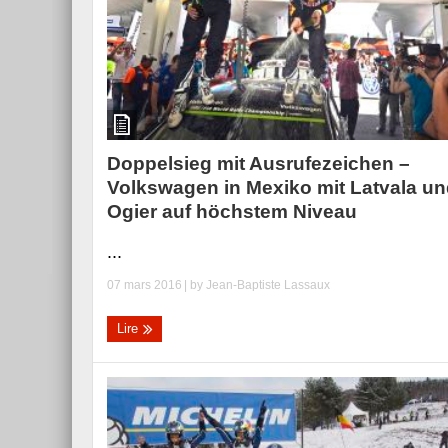
Doppelsieg mit Ausrufezeichen –
Volkswagen in Mexiko mit Latvala u
Ogier auf höchstem Niveau
...
07 mars 2016
| by
Jean-Baptiste Lassaux
Lire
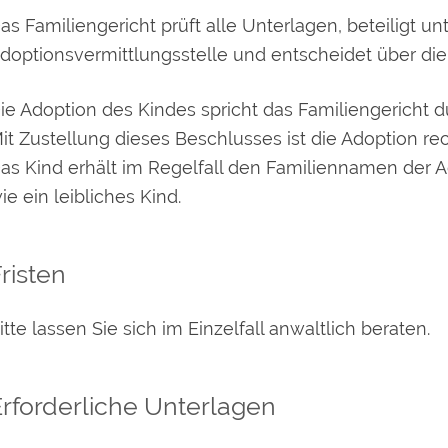
as Familiengericht prüft alle Unterlagen, beteiligt 
doptionsvermittlungsstelle und entschei
det über die
ie Adoption des Kindes spricht das Familiengericht 
it Zustellung dieses Beschlusses ist die Adoption rec
as Kind erhält im Regelfall den Familiennamen der A
ie ein leibliches Kind.
risten
itte lassen Sie sich im Einzelfall anwaltlich beraten.
rforderliche Unterlagen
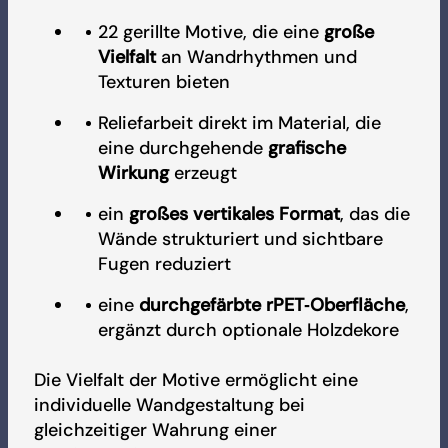
Akustikwürfel 12 mm
22 gerillte Motive, die eine
große
Akustische Leistung
Vielfalt
an Wandrhythmen und
0,52 α-Sabine (für die 12-mm-Variante)
Akustikwürfel 24 mm
Texturen bieten
Reliefarbeit direkt im Material, die
eine durchgehende
grafische
Akustikwürfel 24 mm
Wirkung
erzeugt
ein
großes vertikales Format
, das die
Farbpalette Artcoustik
Wände strukturiert und sichtbare
Fugen reduziert
BREAM-Zertifizierung- Artcoustik
eine
durchgefärbte rPET‑Oberfläche
,
ergänzt durch optionale Holzdekore
IAC Gold-Zertifizierung- Artcoustik
Die Vielfalt der Motive ermöglicht eine
individuelle Wandgestaltung bei
gleichzeitiger Wahrung einer
LEED-Zertifizierung - Artcoustik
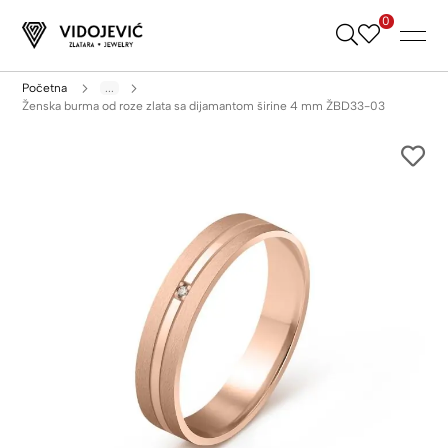
0
Skip
to
Content
Početna
...
Ženska burma od roze zlata sa dijamantom širine 4 mm ŽBD33-03
Skip
to
the
end
of
the
images
gallery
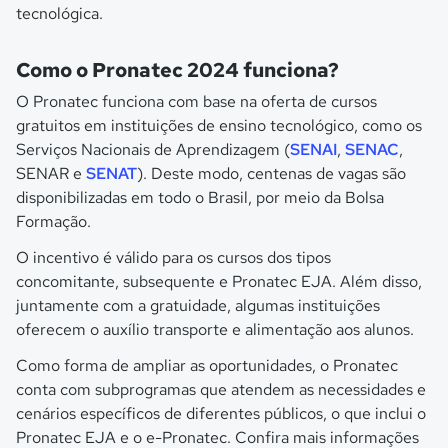
tecnológica.
Como o Pronatec 2024 funciona?
O Pronatec funciona com base na oferta de cursos
gratuitos em instituições de ensino tecnológico, como os
Serviços Nacionais de Aprendizagem (
SENAI
,
SENAC
,
SENAR e
SENAT
). Deste modo, centenas de vagas são
disponibilizadas em todo o Brasil, por meio da Bolsa
Formação.
O incentivo é válido para os cursos dos tipos
concomitante, subsequente e Pronatec EJA. Além disso,
juntamente com a gratuidade, algumas instituições
oferecem o auxílio transporte e alimentação aos alunos.
Como forma de ampliar as oportunidades, o Pronatec
conta com subprogramas que atendem as necessidades e
cenários específicos de diferentes públicos, o que inclui o
Pronatec EJA e o e-Pronatec. Confira mais informações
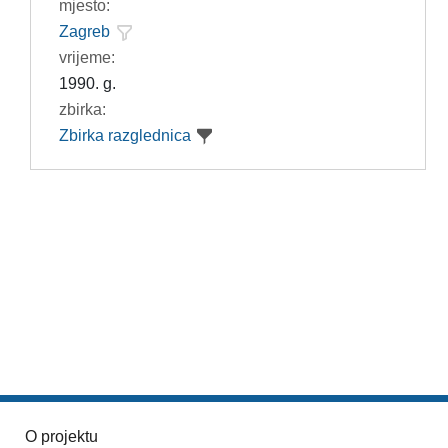
mjesto:
Zagreb
vrijeme:
1990. g.
zbirka:
Zbirka razglednica
O projektu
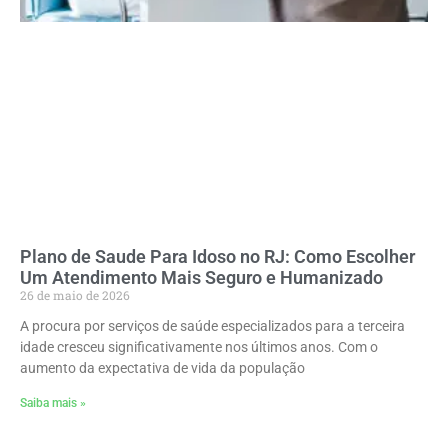
Plano de Saude Para Idoso no RJ: Como Escolher
Um Atendimento Mais Seguro e Humanizado
26 de maio de 2026
A procura por serviços de saúde especializados para a terceira
idade cresceu significativamente nos últimos anos. Com o
aumento da expectativa de vida da população
Saiba mais »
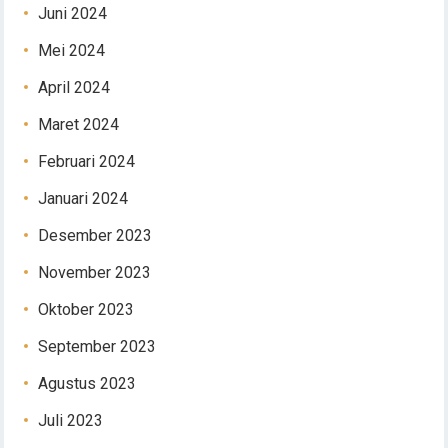
Juni 2024
Mei 2024
April 2024
Maret 2024
Februari 2024
Januari 2024
Desember 2023
November 2023
Oktober 2023
September 2023
Agustus 2023
Juli 2023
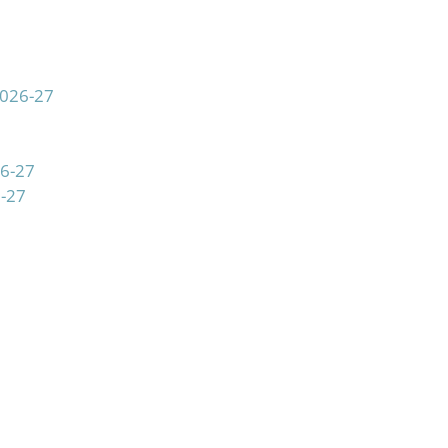
 2026-27
7
26-27
6-27
7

→ WHAT NEEDS TO BE DONE
With the pictures omitted, restate word for word the lines above from the line that has "Volkswagen in Mexiko mit Latvala u" up to and including the line that has "ergänzt durch optionale Holzdekore", and no other lines.

→ RESPONSE AREA
Volkswagen in Mexiko mit Latvala u
Ogier auf höchstem Niveau
...
07 mars 2016
| by
Jean-Baptiste Lassaux
Lire
as Familiengericht prüft alle Unterlagen, beteiligt 
doptionsvermittlungsstelle und entschei
det über die
ie Adoption des Kindes spricht das Familiengericht 
it Zustellung dieses Beschlusses ist die Adoption rec
as Kind erhält im Regelfall den Familiennamen der A
ie ein leibliches Kind.
risten
itte lassen Sie sich im Einzelfall anwaltlich beraten.
rforderliche Unterlagen
Akustikwürfel 12 mm
22 gerillte Motive, die eine
große
Akustische Leistung
Vielfalt
an Wandrhythmen und
0,52 α-Sabine (für die 12-mm-Variante)
Akustikwürfel 24 mm
Texturen bieten
Reliefarbeit direkt im Material, die
eine durchgehende
grafische
Akustikwürfel 24 mm
Wirkung
erzeugt
ein
großes vertikales Format
, das die
Farbpalette Artcoustik
Wände strukturiert und sichtbare
Fugen reduziert
BREAM-Zertifizierung- Artcoustik
eine
durchgefärbte rPET‑Oberfläche
,
ergänzt durch optionale Holzdekore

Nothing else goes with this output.